In Italia l’unità sarà certo importante, non tanto per non fare vincere Giorgia Meloni, ma per governare: sono due cose diverse, solo in parte sovrapponibili. Per Goffredo Bettini, da anni insoumi dopo una vita ideologicamente più assennata, dalle urne francesi invece emergerebbe che ha fallito il liberismo o «ipercapitalismo», insomma quelle cose brutte che creano tanta miseria, e in un non breve articolo sull’Unità si dimentica di annotare che il vincitore politico si chiama Emmanuel Macron e che sarà questi a dare le carte (avendo tra l’altro più deputati dei melenchoniani). Preferisce scrivere, Bettini, che «dopo la sua straordinaria vittoria» Mélenchon «ha fatto bene a rivendicare le sue proposte economiche e sociali» che con ogni evidenza rappresentano un problema per un programma condiviso e soprattutto credibile e non certo la soluzione, tanto è vero che o rinuncerà alle sue proposte scassa-bilancio finirà in minoranza nel Front Populaire dove sta emergendo una certa disponibilità al Rassemblement repubblicano evocato da Macron.

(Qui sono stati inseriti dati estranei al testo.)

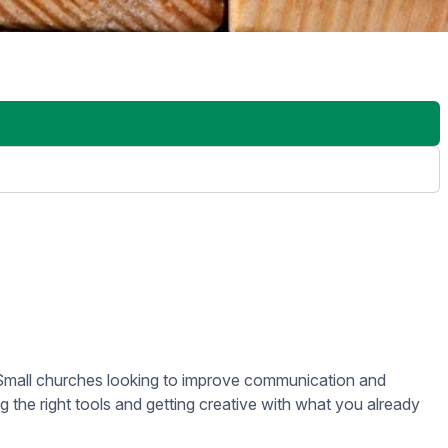
 servers, complicated setups, or IT overhead. Everything can
 remotely, so if you have a screen in a different room or
xtensive technical staff.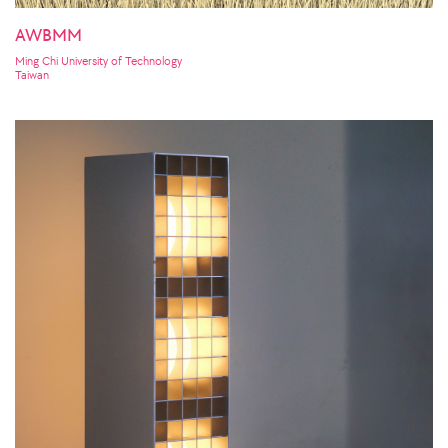
AWBMM
Ming Chi University of Technology
Taiwan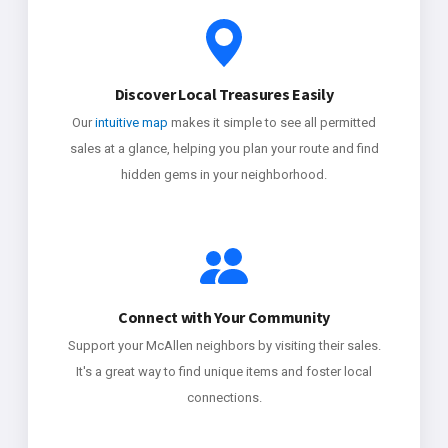
Discover Local Treasures Easily
Our
intuitive map
makes it simple to see all permitted
sales at a glance, helping you plan your route and find
hidden gems in your neighborhood.
Connect with Your Community
Support your McAllen neighbors by visiting their sales.
It's a great way to find unique items and foster local
connections.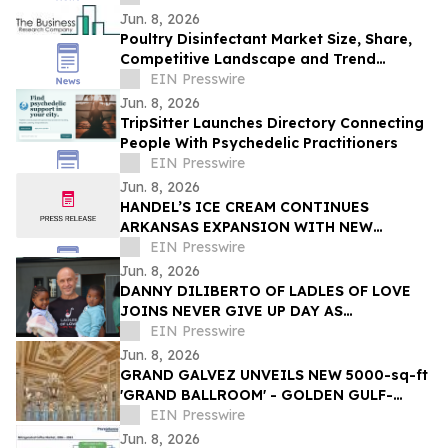
Jun. 8, 2026
Poultry Disinfectant Market Size, Share,
Competitive Landscape and Trend
Analysis Report
EIN Presswire
Jun. 8, 2026
TripSitter Launches Directory Connecting
People With Psychedelic Practitioners
EIN Presswire
Jun. 8, 2026
HANDEL’S ICE CREAM CONTINUES
ARKANSAS EXPANSION WITH NEW
FAYETTEVILLE LOCATION
EIN Presswire
Jun. 8, 2026
DANNY DILIBERTO OF LADLES OF LOVE
JOINS NEVER GIVE UP DAY AS
AMBASSADOR, LEADING GLOBAL WALK
EIN Presswire
FOR NO CHILD TO GO HUNGRY
Jun. 8, 2026
GRAND GALVEZ UNVEILS NEW 5000-sq-ft
'GRAND BALLROOM' - GOLDEN GULF-
FRONT EVENT SPACE IN GALVESTON ON
EIN Presswire
THE TEXAS COAST
Jun. 8, 2026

Poi c’è Andrea Orlando, intervistato dal Manifesto, che dal voto francese trae una lezione persino teorica: «Il mercato è cambiato e si è evoluto, ma l’ideologia del mercato ha fallito. C’è una concentrazione di ricchezze, di informazioni, di potere, che non è compatibile con la democrazia». Tesi forte, e non nuova, quella della incompatibilità tra capitalismo, o perlomeno questo stadio del capitalismo, e democrazia. Ancora Orlando dice: «Berlinguer diceva che non esiste socialismo senza democrazia. Oggi bisogna prendere atto che alla democrazia servono alcuni elementi di socialismo per sopravvivere. I dogmi del libero scambio sono già stati messi in discussione dalle esigenze di sicurezza, ora il punto è come far sì che questa regolazione segua anche criteri ambientali e sociali».
Gli «elementi di socialismo» ci riportano a tanti decenni fa, quando appunto Enrico Berlinguer credeva di poter introdurre questi elementi di socialismo (ma quali?) in un sistema capitalistico. Si è visto com’è finita.

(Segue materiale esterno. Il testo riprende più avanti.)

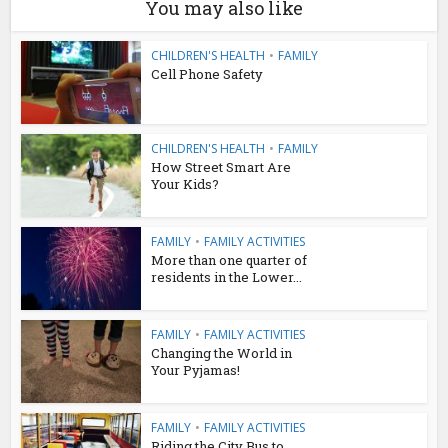
You may also like
CHILDREN'S HEALTH
•
FAMILY
Cell Phone Safety
CHILDREN'S HEALTH
•
FAMILY
How Street Smart Are
Your Kids?
FAMILY
•
FAMILY ACTIVITIES
More than one quarter of
residents in the Lower...
FAMILY
•
FAMILY ACTIVITIES
Changing the World in
Your Pyjamas!
FAMILY
•
FAMILY ACTIVITIES
Riding the City Bus to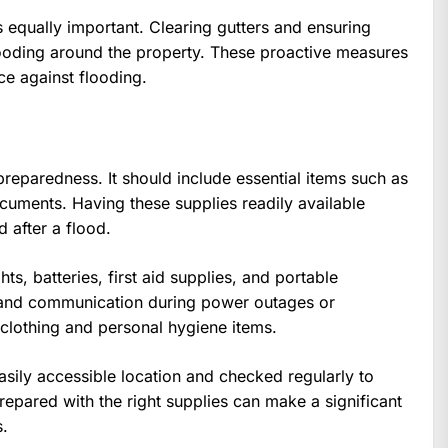
 equally important. Clearing gutters and ensuring
looding around the property. These proactive measures
e against flooding.
preparedness. It should include essential items such as
cuments. Having these supplies readily available
 after a flood.
hts, batteries, first aid supplies, and portable
y and communication during power outages or
 clothing and personal hygiene items.
sily accessible location and checked regularly to
prepared with the right supplies can make a significant
s.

Ora, sul piano del dibattito interno è chiaro che la scommessa vinta da Macron, che era quella (e solo quella) di sbarrare il portone di Matignon a Le Pen-Bardella, finisce per alimentare la riscossa degli insoumis nostrani, da trent’anni a caccia dello scalpo “liberista” – ma allora non si gloriassero della vittoria di Keir Starmer che non è certo un anticapitalista – e da una decina d’anni in competizione con il riformismo italiano che peraltro Orlando ha assecondato facendo parte di quei governi.
Non è chiaro se gli insoumis del Nazareno, sulle ali del frontismo di cent’anni fa, intendano portare a casa qualche risultato sul piano della linea politica e della direzione effettiva del Partito democratico. Intanto però ieri Elly Schlein ha fatto una prima importante scelta avallando la conferma di Pina Picierno alla vicepresidenza dell’Europarlamento per la quale si erano scaldati, in vario modo e con intensità diverse, Stefano Bonaccini e Antonio Decaro. Picierno ha tenuto il punto, forte anche delle sue ampie relazioni che vanno al di là della famiglia socialista. Almeno a Bruxelles gli insoumis possono attendere.